> **Task material**:

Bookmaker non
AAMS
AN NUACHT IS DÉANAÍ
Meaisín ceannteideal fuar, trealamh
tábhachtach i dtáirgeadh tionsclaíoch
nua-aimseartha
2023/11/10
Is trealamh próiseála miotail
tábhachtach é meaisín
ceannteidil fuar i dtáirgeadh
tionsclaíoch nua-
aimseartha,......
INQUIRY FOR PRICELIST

--

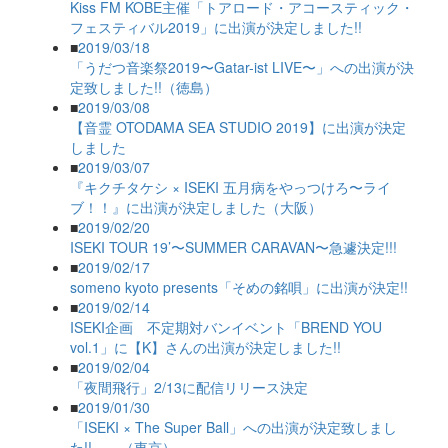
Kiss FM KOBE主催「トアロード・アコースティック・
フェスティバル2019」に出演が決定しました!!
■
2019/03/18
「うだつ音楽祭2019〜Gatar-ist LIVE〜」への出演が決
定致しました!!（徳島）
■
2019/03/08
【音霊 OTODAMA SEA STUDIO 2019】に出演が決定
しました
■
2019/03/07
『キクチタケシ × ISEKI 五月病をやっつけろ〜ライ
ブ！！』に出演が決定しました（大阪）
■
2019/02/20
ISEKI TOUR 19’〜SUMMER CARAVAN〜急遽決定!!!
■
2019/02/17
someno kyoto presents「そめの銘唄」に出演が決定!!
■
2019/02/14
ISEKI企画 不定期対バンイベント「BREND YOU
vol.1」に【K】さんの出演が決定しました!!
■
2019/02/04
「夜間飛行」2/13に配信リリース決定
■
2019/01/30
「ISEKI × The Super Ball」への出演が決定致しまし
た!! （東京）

...

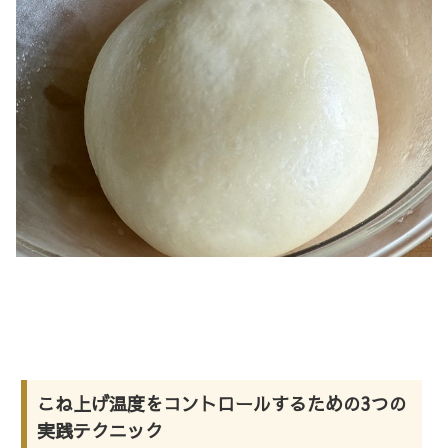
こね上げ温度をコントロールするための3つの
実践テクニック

> **Exercise goal**:
Everything above from the line containing "Bookmaker non" down to the line containing "INQUIRY FOR PRICELIST" should be copied exactly, both end lines included, and nothing else.

> **Written reply**:
Bookmaker non
AAMS
AN NUACHT IS DÉANAÍ
Meaisín ceannteideal fuar, trealamh
tábhachtach i dtáirgeadh tionsclaíoch
nua-aimseartha
2023/11/10
Is trealamh próiseála miotail
tábhachtach é meaisín
ceannteidil fuar i dtáirgeadh
tionsclaíoch nua-
aimseartha,......
INQUIRY FOR PRICELIST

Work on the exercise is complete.